Thread: Re: [HACKERS] rewrite HeapSatisfiesHOTAndKey

Re: [HACKERS] rewrite HeapSatisfiesHOTAndKey

From
Amit Kapila
Date:
On Thu, Dec 29, 2016 at 4:50 AM, Alvaro Herrera
<alvherre@2ndquadrant.com> wrote:
> Pursuant to my comments at
> https://www.postgresql.org/message-id/20161223192245.hx4rbrxbrwtgwj6i@alvherre.pgsql
> and because of a stupid bug I found in my indirect indexes patch, I
> rewrote (read: removed) HeapSatisfiesHOTAndKey.  The replacement
> function HeapDetermineModifiedColumns returns a bitmapset with a bit set
> for each modified column, for those columns that are listed as
> "interesting" -- currently that set is the ID columns, the "key"
> columns, and the indexed columns.  The new code is much simpler, at the
> expense of a few bytes of additional memory used during heap_update().
>
> All tests pass.
>
> Both WARM and indirect indexes should be able to use this infrastructure
> in a way that better serves them than the current HeapSatisfiesHOTAndKey
> (both patches modify that function in a rather ugly way).  I intend to
> get this pushed shortly unless objections are raised.
>
> The new coding prevents stopping the check early as soon as the three
> result booleans could be determined.
>

I think there is some chance that such a change could induce
regression for the cases when there are many index columns or I think
even when index is on multiple columns (consider index is on first and
eight column in a ten column table).  The reason for such a suspicion
is that heap_getattr() is not so cheap that doing it multiple times is
free.  Do you think it is worth to do few tests before committing the
patch?

Noticed below comment in interesting-attrs-2.patch
+ * are considered the "key" of rows in the table, and columns that are
+ * part of indirect indexes.

Is it right to mention about indirect indexes in above comment
considering indirect indexes are still not part of core code?


-- 
With Regards,
Amit Kapila.
EnterpriseDB: http://www.enterprisedb.com



Re: [HACKERS] rewrite HeapSatisfiesHOTAndKey

From
Pavan Deolasee
Date:


On Mon, Jan 2, 2017 at 8:52 AM, Amit Kapila <amit.kapila16@gmail.com> wrote:

I think there is some chance that such a change could induce
regression for the cases when there are many index columns or I think
even when index is on multiple columns (consider index is on first and
eight column in a ten column table).  


I don't see that as a problem because the routine only checks for columns that are passed as "interesting_cols".

Noticed below comment in interesting-attrs-2.patch
+ * are considered the "key" of rows in the table, and columns that are
+ * part of indirect indexes.

Is it right to mention about indirect indexes in above comment
considering indirect indexes are still not part of core code? 

I agree.
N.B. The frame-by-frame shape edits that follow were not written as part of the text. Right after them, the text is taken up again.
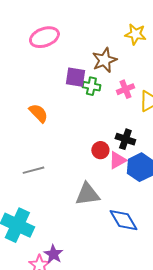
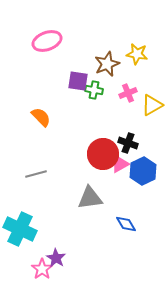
yellow star: (135, 34) -> (137, 54), moved
red circle: (100, 150) -> (103, 154), size x1.8
blue diamond: (123, 220) -> (126, 224), size x0.7

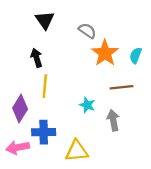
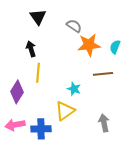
orange star: (105, 53) -> (89, 45), turned 30
gray arrow: (113, 120) -> (104, 123), moved
blue cross: (44, 132) -> (41, 129), moved
yellow triangle: (77, 151) -> (65, 111), moved, turned -30

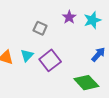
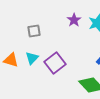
gray square: (40, 28) -> (34, 31), moved, turned -32

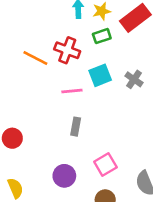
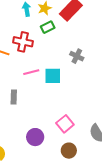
cyan square: (100, 75) -> (53, 76), moved, turned 30
gray rectangle: (76, 127) -> (14, 97), moved

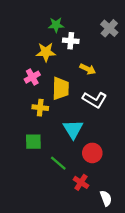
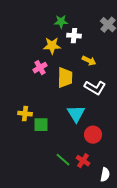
yellow cross: (40, 108) -> (25, 114), moved
green line: (58, 163) -> (63, 160), moved
white semicircle: (106, 198) -> (105, 175), turned 32

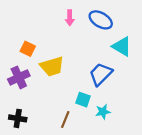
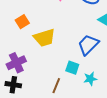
orange square: (28, 49) -> (22, 22), turned 32
purple cross: (19, 77) -> (16, 63), moved

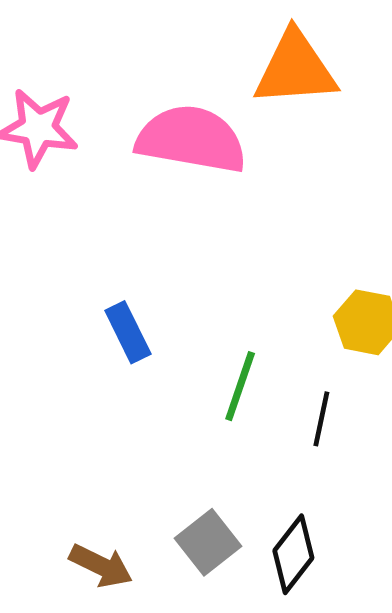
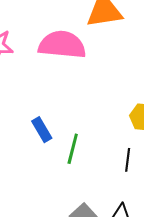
green line: (240, 386) -> (73, 149), moved

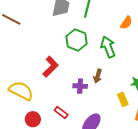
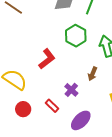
purple cross: (80, 86) -> (71, 90), moved, turned 32

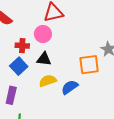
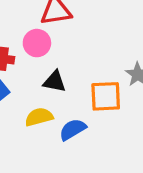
black triangle: (44, 59) -> (55, 82), moved

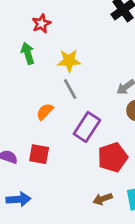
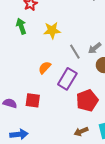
gray line: (70, 89) -> (75, 52), moved
orange semicircle: (45, 112) -> (45, 68), moved

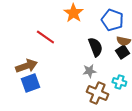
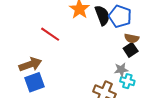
black semicircle: (95, 47) -> (102, 15), moved
gray star: (89, 71) -> (121, 70), moved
We can add details about indirect indexes or WARM later, as and when those patches get committed.
 
Pavan, please rebase your WARM patch on top of this and let me know how
you like it.  I'll post a new version of indirect indexes later this
week.


I've rebased WARM on top of this patch and the proposed changes look fine from WARM's perspective too. I'll send rebased patches separately. 

Thanks,
Pavan

--
 Pavan Deolasee                   http://www.2ndQuadrant.com/
 PostgreSQL Development, 24x7 Support, Training & Services

Re: [HACKERS] rewrite HeapSatisfiesHOTAndKey

From
Amit Kapila
Date:
On Mon, Jan 2, 2017 at 9:28 AM, Pavan Deolasee <pavan.deolasee@gmail.com> wrote:
>
>
> On Mon, Jan 2, 2017 at 8:52 AM, Amit Kapila <amit.kapila16@gmail.com> wrote:
>>
>>
>> I think there is some chance that such a change could induce
>> regression for the cases when there are many index columns or I think
>> even when index is on multiple columns (consider index is on first and
>> eight column in a ten column table).
>>
>
> I don't see that as a problem because the routine only checks for columns
> that are passed as "interesting_cols".
>

Right, but now it will evaluate for all interesting_cols whereas
previously it would just stop at first if that column is changed.


-- 
With Regards,
Amit Kapila.
EnterpriseDB: http://www.enterprisedb.com



Re: [HACKERS] rewrite HeapSatisfiesHOTAndKey

From
Pavan Deolasee
Date:


On Mon, Jan 2, 2017 at 10:17 AM, Amit Kapila <amit.kapila16@gmail.com> wrote:
On Mon, Jan 2, 2017 at 9:28 AM, Pavan Deolasee <pavan.deolasee@gmail.com> wrote:
>
>
> On Mon, Jan 2, 2017 at 8:52 AM, Amit Kapila <amit.kapila16@gmail.com> wrote:
>>
>>
>> I think there is some chance that such a change could induce
>> regression for the cases when there are many index columns or I think
>> even when index is on multiple columns (consider index is on first and
>> eight column in a ten column table).
>>
>
> I don't see that as a problem because the routine only checks for columns
> that are passed as "interesting_cols".
>

Right, but now it will evaluate for all interesting_cols whereas
previously it would just stop at first if that column is changed.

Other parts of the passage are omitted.